I find this unsettling. But it is much more unsettling that the veteran producer they were asking about was eminently and publicly queer and outspoken in her activism. She is  an older woman (over 50) who was on the front lines of queer politics in the 80s. She has performed as a drag king, and is working class. Why would anyone wonder whether she was ‘woke’?
Evidently, it was simply because she was old.
Now I’m not suggesting that all the surviving aging queer activists from the 80s are perfect. I’m also not suggesting that older queers should never be questioned or challenged simply because they are old.
But why do young queer activists assume that older activists don’t know anything -- that they are not ‘woke?’
Could it be that present day millennial queer politics exists in a kind of vacuum? It’s evident to me that many millennial queers have not read Judith Butler or their Michel Foucault. But more importantly they know nothing of queer history. They don’t know for instance that the heroes at Stonewall were not ‘trans’ people -- the word ‘trans’ didn’t exist then -- instead, many of them were sex trade workers and drag queens. These millennials don’t know that hate speech, prejudice, access to washrooms, and issues about the relationship between gender and sexuality are not new. We have been fighting these battles for many, many years. But some millennials just don’t seem to realize that their ‘politic’ has its foundation in the politics of earlier generations of queer radicals.
Is she .......’woke’? 
What a question. 

She was awake and raging, baby, way before you were born.

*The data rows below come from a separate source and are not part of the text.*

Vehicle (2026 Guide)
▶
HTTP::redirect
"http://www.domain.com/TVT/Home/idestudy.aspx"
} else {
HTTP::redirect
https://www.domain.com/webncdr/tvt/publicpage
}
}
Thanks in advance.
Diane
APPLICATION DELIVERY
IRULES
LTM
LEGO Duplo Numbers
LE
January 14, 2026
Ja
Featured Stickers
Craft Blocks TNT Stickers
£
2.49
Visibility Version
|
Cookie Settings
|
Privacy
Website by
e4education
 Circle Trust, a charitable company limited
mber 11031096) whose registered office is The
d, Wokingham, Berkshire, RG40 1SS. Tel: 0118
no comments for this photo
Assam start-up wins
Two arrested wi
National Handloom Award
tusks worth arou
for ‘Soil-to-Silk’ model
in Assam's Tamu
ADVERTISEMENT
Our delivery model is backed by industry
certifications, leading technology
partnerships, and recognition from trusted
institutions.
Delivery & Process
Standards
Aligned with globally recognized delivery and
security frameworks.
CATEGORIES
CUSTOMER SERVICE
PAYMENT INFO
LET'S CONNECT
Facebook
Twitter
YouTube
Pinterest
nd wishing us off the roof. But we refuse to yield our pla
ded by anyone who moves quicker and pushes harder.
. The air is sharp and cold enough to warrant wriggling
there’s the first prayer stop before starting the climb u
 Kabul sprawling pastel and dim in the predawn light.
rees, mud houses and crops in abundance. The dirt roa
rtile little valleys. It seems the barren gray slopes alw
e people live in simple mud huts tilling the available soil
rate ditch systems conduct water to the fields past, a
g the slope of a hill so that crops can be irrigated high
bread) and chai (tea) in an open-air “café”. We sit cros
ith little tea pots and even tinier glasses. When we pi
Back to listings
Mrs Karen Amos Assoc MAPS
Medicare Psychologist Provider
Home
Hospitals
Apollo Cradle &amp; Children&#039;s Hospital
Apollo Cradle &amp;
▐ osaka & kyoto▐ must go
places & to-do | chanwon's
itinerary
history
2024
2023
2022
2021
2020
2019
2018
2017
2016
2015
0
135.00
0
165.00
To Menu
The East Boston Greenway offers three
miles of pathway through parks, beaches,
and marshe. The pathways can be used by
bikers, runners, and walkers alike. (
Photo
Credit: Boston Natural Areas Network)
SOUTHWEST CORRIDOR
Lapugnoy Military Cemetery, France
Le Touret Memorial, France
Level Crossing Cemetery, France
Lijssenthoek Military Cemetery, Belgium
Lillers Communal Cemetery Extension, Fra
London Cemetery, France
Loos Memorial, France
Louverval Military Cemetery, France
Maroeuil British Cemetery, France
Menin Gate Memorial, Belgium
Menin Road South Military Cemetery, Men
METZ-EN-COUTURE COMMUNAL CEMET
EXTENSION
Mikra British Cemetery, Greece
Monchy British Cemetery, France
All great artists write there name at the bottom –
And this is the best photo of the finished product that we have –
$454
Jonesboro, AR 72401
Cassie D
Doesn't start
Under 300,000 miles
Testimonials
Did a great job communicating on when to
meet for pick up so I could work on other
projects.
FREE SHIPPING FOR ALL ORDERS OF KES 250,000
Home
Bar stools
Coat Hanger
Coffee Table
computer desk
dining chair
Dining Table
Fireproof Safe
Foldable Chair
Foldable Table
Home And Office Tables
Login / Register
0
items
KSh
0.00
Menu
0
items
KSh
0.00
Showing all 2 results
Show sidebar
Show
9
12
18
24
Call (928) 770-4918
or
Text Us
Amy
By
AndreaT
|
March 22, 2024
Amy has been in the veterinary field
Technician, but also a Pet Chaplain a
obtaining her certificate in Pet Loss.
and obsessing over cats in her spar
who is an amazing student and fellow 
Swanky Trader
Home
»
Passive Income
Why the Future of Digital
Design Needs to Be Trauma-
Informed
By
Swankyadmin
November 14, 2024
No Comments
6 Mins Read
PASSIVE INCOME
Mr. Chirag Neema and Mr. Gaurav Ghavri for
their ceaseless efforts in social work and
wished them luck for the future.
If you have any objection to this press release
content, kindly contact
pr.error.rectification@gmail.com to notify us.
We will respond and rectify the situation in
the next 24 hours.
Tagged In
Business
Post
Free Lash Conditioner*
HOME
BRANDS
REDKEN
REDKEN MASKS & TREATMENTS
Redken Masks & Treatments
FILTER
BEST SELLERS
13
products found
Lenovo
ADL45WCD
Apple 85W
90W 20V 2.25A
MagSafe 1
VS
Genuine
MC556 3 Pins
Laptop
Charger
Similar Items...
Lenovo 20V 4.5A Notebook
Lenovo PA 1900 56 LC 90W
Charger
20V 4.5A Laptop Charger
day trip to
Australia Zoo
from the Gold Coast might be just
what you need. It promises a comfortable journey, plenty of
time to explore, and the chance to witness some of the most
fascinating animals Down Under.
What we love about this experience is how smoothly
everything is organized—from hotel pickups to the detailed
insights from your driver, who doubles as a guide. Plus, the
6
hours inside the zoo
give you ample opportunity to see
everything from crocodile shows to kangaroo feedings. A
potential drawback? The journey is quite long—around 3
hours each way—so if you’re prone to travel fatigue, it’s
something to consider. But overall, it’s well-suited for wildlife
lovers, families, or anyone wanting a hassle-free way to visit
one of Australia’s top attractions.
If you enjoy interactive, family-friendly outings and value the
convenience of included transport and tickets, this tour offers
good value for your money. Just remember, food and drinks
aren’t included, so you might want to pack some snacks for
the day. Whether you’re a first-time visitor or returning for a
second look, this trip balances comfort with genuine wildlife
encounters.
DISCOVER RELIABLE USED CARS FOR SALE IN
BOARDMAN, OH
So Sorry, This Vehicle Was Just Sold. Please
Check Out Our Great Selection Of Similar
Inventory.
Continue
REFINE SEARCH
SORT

Wednesday, 28 February 2018

I’m Like Peter Pan: I Still Believe

John Ibbitson in the Globe and Mail is trying to be nice when he says -- “Bars have closed, and bathhouses.” He goes on to say that Church Street is nevertheless still important because it’s a place to: “have a coffee, read a book...” among sympathetic friends.
It’s all very comforting to imagine that all gay men, lesbians and trans folk are ‘making love’ with their lifetime committed married ‘partners’ -- or even with someone they met on a ‘dating app’ -- in the wall-to-wall-carpeted privacy of their middle-class homes.
Well I, for one, am not comforted.
For though it's true that bars and bathhouses on Church Street have closed, it’s not true the present day purpose of Church Street is only to provide a place for people to have a coffee with friends.
What about Spa Xcess? What about Steamworks (an international chain of bathhouses that still flourishes all over North America and in Toronto?)
Woody’s and the Eagle pack ‘em in like sardines on weekends. What about the kids lining up to get into Crews and Woody's with their bisexual friends? And what about toilets in the business district downtown?  And dark rooms? And what about all the orgies, crystal meth parties and condom-less sex that goes on in rented and private spaces?
So why this lie that we don’t need Church Street, except for ‘coffee’?
Well, it’s become politically correct to suggest that gay men are not having sex anymore outside of committed relationships. It’s so ‘retro’ to think of gay men as sexual outlaws. And gay men love to promote this lie because we like to think of ourselves as respectable, like those nice straight people.
The fact of the matter is that even in the Toronto ‘tolerance bubble’ kids still go through agonies coming out to their schools and their parents. And no queer couple is going to get away with necking in straight bars on Richmond Street. And if you step just slightly out of the bubble -- to Northern Ontario -- never mind Utah or Iran -- you stand a good chance of being beaten up or killed for being openly queer.
It doesn’t help to lie about the realities of gay life. The realities of gay life are not going away soon. 
Though many wish for homophobia to disappear, wishing doesn’t make it so.
Like Peter Pan, I still believe in ‘fairies.’

And if you’re honest with yourself, so do you.